Confluent cells grown in 60-mm plates were lysed in 400 µl of modified RIPA buffer (50 mM Tris-HCl, pH 7.4, 1% Nonidet P-40, 0.25% sodium deoxycholate, 150 mM NaCl, 1 mM EDTA and protease inhibitors) at 4°C for 45 minutes. Cell extracts were then centrifuged at 13,000×g for 30 minutes at 4°C, and the protein concentration of the supernatant was determined by the Bradford protein assay (Biorad, Hercules, CA). DT was nicked by mixing together 27 µl of DT (1 mg/ml) with 3 µl trypsin (10 mg/ml) for 15 minutes. The reaction was stopped by adding 1 µl of protein inhibitors (Sigma, P8340). For the ADP-ribosylation assay, 100 µg of protein extract were mixed with 500 ng nicked DT, 2 µl [C14]NAD, 288 mCi/mmol (GE Healthcare, Baie d'Urfe, Canada), 20 mM Tris-HCL, pH 7.5, 50 mM dithiothreitol (DTT), 1 mM EDTA at 30°C for 30 minutes in a final volume of 120 µl. From the 120 µl reaction, 50 µl were mixed with 17 µl of 4X sample buffer (200 mM Tris-HCL, 8% SDS, 0.4% bromophenol blue, 40% glycerol, 400 mM DTT) and analysed by SDS-PAGE on a 10% acrylamide gel followed by autoradiography.
293T cells plated in 60-mm plates were transfected with 1 µg of the pcDNA-Dph1-myc plasmid with 1 µg of pNC-Dph2-TAP, and with 0, 1 or 10 µg of pMD2-Dph2(C-) plasmids. One µg of the pcDNA-Dph1-myc plasmid with 1 µg of pNC-Dph2(C-)-TAP were also transfected to assess the binding of Dph2(C-) with Dph1. Two days post-transfection, cells were lysed in 500 µl of E1A buffer (20 mM HEPES pH7.9, 250 mM NaCl, 0.1% IGEPAL, 10% glycerol, 1 mM β-mercaptoethanol and protease inhibitors) at 4°C for 30 minutes. The lysis product was then incubated with 1 µg of the α-myc antibody (clone 9E10) (Sigma) at 4°C for 4 hours. Following this incubation, the extracts were treated with protein A-Sepharose (GE Healthcare) at 4°C for 1 hour. The beads were then washed three times with E1A buffer and ressuspended in 40 µl loading buffer (50 mM Tris-Cl pH6.8, 2% SDS, 0,1% bromophenol blue, 10% glycerol, 100 mM DTT). The samples were then analyzed by Western blot.
Cell extracts prepared for the ADP-ribosylation assays were also analysed by Western blot. Thirty µg of total protein extract were mixed with sample buffer (as described above) and loaded on a 10% SDS-polyacrylamide gel and separated by electrophoresis. The proteins were transferred on nitrocellulose membranes (GE Healthcare) followed by Western blotting using a goat antibody directed against a linear peptide of the carboxyl terminus of EF-2 (Santa Cruz Biotechnology, Santa Cruz, CA). For the immunoprecipitation experiment, the samples were analysed with an anti-TAP antibody (Open Biosystems, Huntsville, AL). The reactive bands were detected using the Western Lightning Chemiluminescence Reagent Plus kit (Perkin Elmer Life Sciences, Boston, MA).
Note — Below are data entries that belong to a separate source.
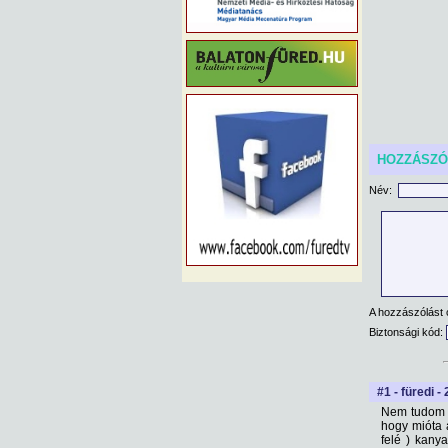
HOZZÁSZ
Név:
A hozzászólást 
Biztonsági kód:
#1 - füredi -
Nem tudom k
hogy mióta á
felé ) kany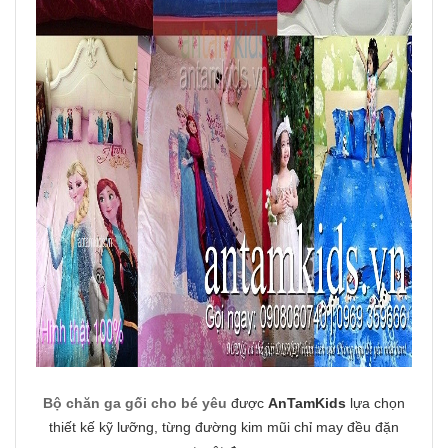
Bộ chăn ga gối cho bé yêu
được
AnTamKids
lựa chọn
thiết kế kỹ lưỡng, từng đường kim mũi chỉ may đều đặn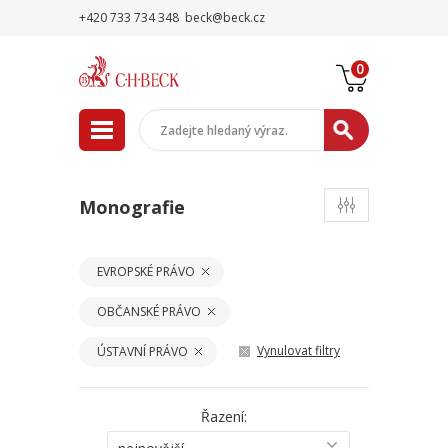
+420 733 734 348
beck@beck.cz
0
Monografie
EVROPSKÉ PRÁVO
OBČANSKÉ PRÁVO
Vynulovat filtry
ÚSTAVNÍ PRÁVO
Řazení:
We are grateful to Pedro Otavio de Campos-Lima for critical reading of the manuscript and to Stephen Leppla for providing the RPE.33d cell line that was originally developed by Thomas and Joan Moehring.
Competing Interests: VR and MC are inventors on a patent application entitled "Dph2 gene mutant and uses thereof" US patent application (12/305008). Filed June 18, 2007. The authors do not have any other competing interests. This does not alter the authors' adherence to all the PLoS ONE policies on sharing data and materials.
Funding: This study was supported by a grant from the Canadian Institute of Health Research (CIHR) (MOP-57833). The funders had no role in study design, data collection and analysis, decision to publish, or preparation of the manuscript.